Metamorphosis and other.., p.8
Metamorphosis and Other Stories, p.8Franz Kafka
‘And now,’ said the Senator, ‘I want to hear from you loud and clear, whether I am your uncle or not.’
‘You are my uncle,’ said Karl and kissed his hand, and was kissed on the forehead in return. ‘I’m very glad I’ve met you, but you’re mistaken if you think my parents only say bad things about you. But there were a few other mistakes in what you said, I mean, not everything happened the way you described it. But it’s difficult for you to tell from such a distance and anyway I don’t think it matters if the gentlemen here have been given an account that’s inaccurate in a few points of detail, about something that doesn’t really concern them.’
‘Well spoken,’ said the Senator, and took Karl over to the visibly emotional captain, and said, ‘Haven’t I got a splendid fellow for a nephew?’

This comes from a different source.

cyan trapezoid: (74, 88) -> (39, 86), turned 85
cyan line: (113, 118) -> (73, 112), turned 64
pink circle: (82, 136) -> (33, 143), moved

The captain said, with a bow of the kind that only comes with military training, ‘I am delighted to have met your nephew, Senator. I am particularly honoured that my ship afforded the setting for such a reunion. But the crossing in the steerage must have been very uncomfortable, you never know who you’ve got down there. Once, for instance, the first-born son of the highest Hungarian magnate, I forget his name and the purpose of his voyage, travelled in our steerage. I only got to hear about it much later. Now, we do everything in our power to make the voyage as pleasant as possible for steerage passengers, far more than our American counterparts, for example, do, but we still haven’t been able to make a voyage in those conditions a pleasure.’

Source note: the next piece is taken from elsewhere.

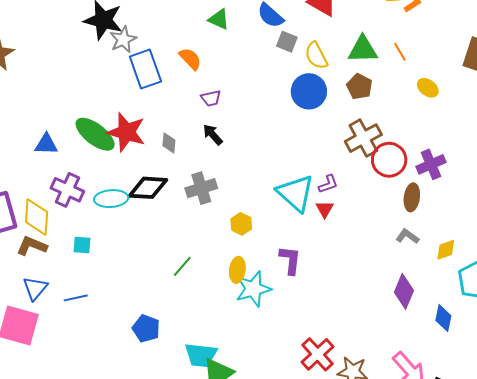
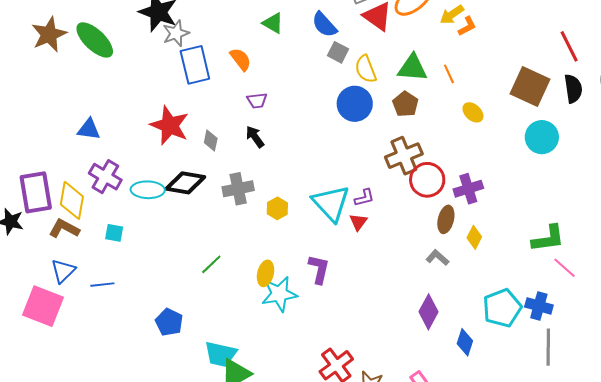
green ellipse: (95, 134) -> (95, 40), moved
yellow hexagon: (241, 224) -> (277, 208), moved
yellow diamond: (446, 250) -> (474, 237), moved, turned -50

‘It did me no harm,’ said Karl.
‘It did him no harm!’ repeated the Senator, with a loud laugh.
‘Only I’m afraid I may have lost my suitcase -’ and with that he suddenly remembered all that had taken place, and all that still remained to be done, and looked around at all those present, standing in silent respect and astonishment. None of them had moved and all were looking at him. Only in the port officials, inasmuch as their stern and self-satisfied faces told one anything, could one see regret that they had come at such an unsuitable time; the wristwatch they had laid out in front of them was probably more important to them than anything that had happened, and that might yet happen, in the room.
The first man, after the captain, to express his pleasure was, extraordinarily, the stoker. ‘Hearty congratulations,’ he said and shook Karl by the hand, also wanting to show something like admiration. But when he approached the Senator with the same words, the latter took a step back, as though the stoker had taken things too far, and he stopped right away.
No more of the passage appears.